BEFORE 11 WEEKS: Early pregnancy scan (Viability scan): We perform this scan to determine the stage of your pregnancy, to check the baby s heartbeat and to rule out the possibility of an ectopic pregnancy (pregnancy occurring outside the womb).
BETWEEN 11 to 13 WEEKS: Down’s Syndrome Screening and the Dating Scan: Screening for Down’s syndrome is offered to all pregnant women. It is done by a blood test called the “Double Marker test” which is combined with a scan done at 11 to 13 weeks to measure what we call as “Nuchal Translucency” or NT. The combination of the blood test result and the scan helps us to determine the baby’s risk of having common chromosomal problems like Down’s syndrome.
The estimated “date” of delivery or EDD is calculated during the “dating” scan. Certain abnormalities in the baby can be checked at this stage. If you miss the early tests for Down’s syndrome screening, another blood test, “Quadruple marker test” can be offered between 15 and 21+6 weeks. Further details regarding the screening and diagnostic test for Down’s syndrome is available in a separate leaflet.
Booking Blood Tests:
These are the blood tests which are typically done at the time of your first visit during the pregnancy.
Blood group type and Rh factor: This test will tell us what blood group you belong to – A, B, AB or 0, and whether you have blood group antibodies.

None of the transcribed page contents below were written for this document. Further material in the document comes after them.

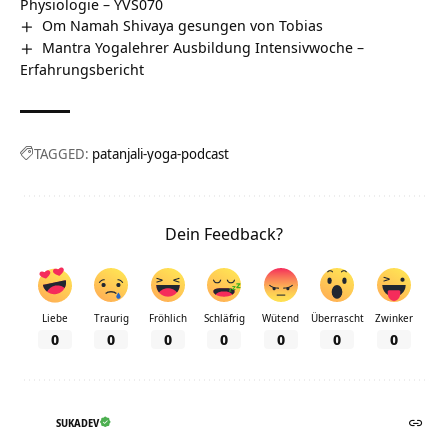
Physiologie – YVS070
Om Namah Shivaya gesungen von Tobias
Mantra Yogalehrer Ausbildung Intensivwoche –
Erfahrungsbericht
TAGGED:
patanjali-yoga-podcast
Dein Feedback?
Liebe
Traurig
Fröhlich
Schläfrig
Wütend
Überrascht
Zwinker
0
0
0
0
0
0
0
SUKADEV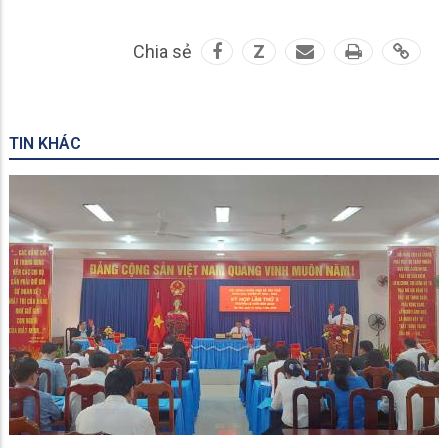
Chia sẻ
Z
TIN KHÁC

The test will also show whether you are Rh positive or Rh negative.
Tests for Thalassemia and Sickle cell disease: Thalassemia and sickle cell disease are genetic conditions that are passed on from parents to children. People originating from some specific regions of the world are more likely to be carrying the defective gene causing these diseases. Thalassemia causes severe anemia in sufferers. Sickle cell causes anemia, bouts of severe pain and occasionally complicated infections. Knowing about the carrier status will be important for both the mother’s and baby’s health.

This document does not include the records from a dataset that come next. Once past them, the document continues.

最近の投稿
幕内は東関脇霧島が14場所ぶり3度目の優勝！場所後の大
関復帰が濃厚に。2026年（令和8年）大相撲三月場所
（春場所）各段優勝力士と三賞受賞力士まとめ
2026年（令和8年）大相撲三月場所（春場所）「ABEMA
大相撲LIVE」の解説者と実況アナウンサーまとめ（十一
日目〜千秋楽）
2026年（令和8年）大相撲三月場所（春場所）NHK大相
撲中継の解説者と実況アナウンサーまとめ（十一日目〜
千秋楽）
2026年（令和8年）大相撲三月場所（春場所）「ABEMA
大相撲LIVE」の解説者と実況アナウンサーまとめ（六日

Complete blood count: This test includes measurement of various blood components such as red blood cells, hemoglobin, white blood cells and platelets. Further test and corrective treatment will be offered if alterations in the levels of the blood components are found.
Screening Test For Maternal Infections:
A screening for HIV, Hepatitis B, Hepatitis C, Syphilis (VDRL test) and Rubella are carried out at the booking visit. Treatment of syphilis, if found during pregnancy, reduces the risk of infection in the baby. In cases where women may have infections like Hepatitis B, C and HIV, certain steps can be taken to reduce the chances of transmission to the baby. Rubella (German measles) infection during pregnancy can cause serious problems for the baby. Tests for immunity are done so that appropriate immunization for future pregnancies can be offered after delivery.

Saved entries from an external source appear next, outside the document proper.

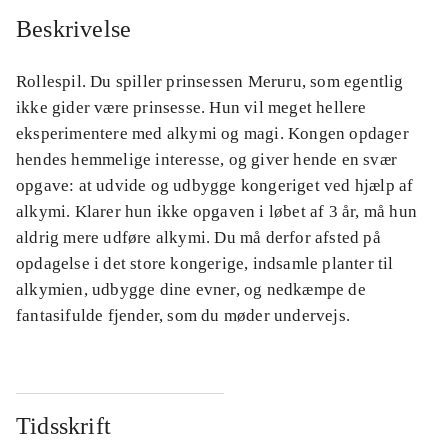
Beskrivelse
Rollespil. Du spiller prinsessen Meruru, som egentlig
ikke gider være prinsesse. Hun vil meget hellere
eksperimentere med alkymi og magi. Kongen opdager
hendes hemmelige interesse, og giver hende en svær
opgave: at udvide og udbygge kongeriget ved hjælp af
alkymi. Klarer hun ikke opgaven i løbet af 3 år, må hun
aldrig mere udføre alkymi. Du må derfor afsted på
opdagelse i det store kongerige, indsamle planter til
alkymien, udbygge dine evner, og nedkæmpe de
fantasifulde fjender, som du møder undervejs.
Tidsskrift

On the first booking visit, a random blood sugar (RBS) test is done. It can be done at any time of the day and no fasting state is required. The thyroid gland function is checked by testing the levels of a hormone called TSH (thyroid stimulating hormone).
Apart from these, at each visit you will be asked to provide a urine sample to look for sugar, protein and to rule out urinary infections.
Between 18-20 Weeks:
Anomaly scan: This scan is performed to make sure that the baby is normal. This is a detailed scan and may take around 45 minutes so please plan your day accordingly. Occasionally, the baby lies in a position that does not allow checking of all the organs. If this happens, you will be asked to come back within a week to complete the scan. Please note that sex determination is illegal in India and will not be offered.
Between 24-28 Weeks:
Blood tests: Repeat complete blood count is done. At 24-28 weeks, Glucose Tolerance Test (GTT) is done to screen for diabetes in pregnancy. Your first blood sample would be obtained when you are fasting. Following this, you would be given a glucose drink and then 3 separate blood samples would be obtained at 1 hour, 2 hours and 3 hours respectively.
This scan is usually done at 32 weeks. It may also be offered at 28 and 36 weeks depending on individual circumstances.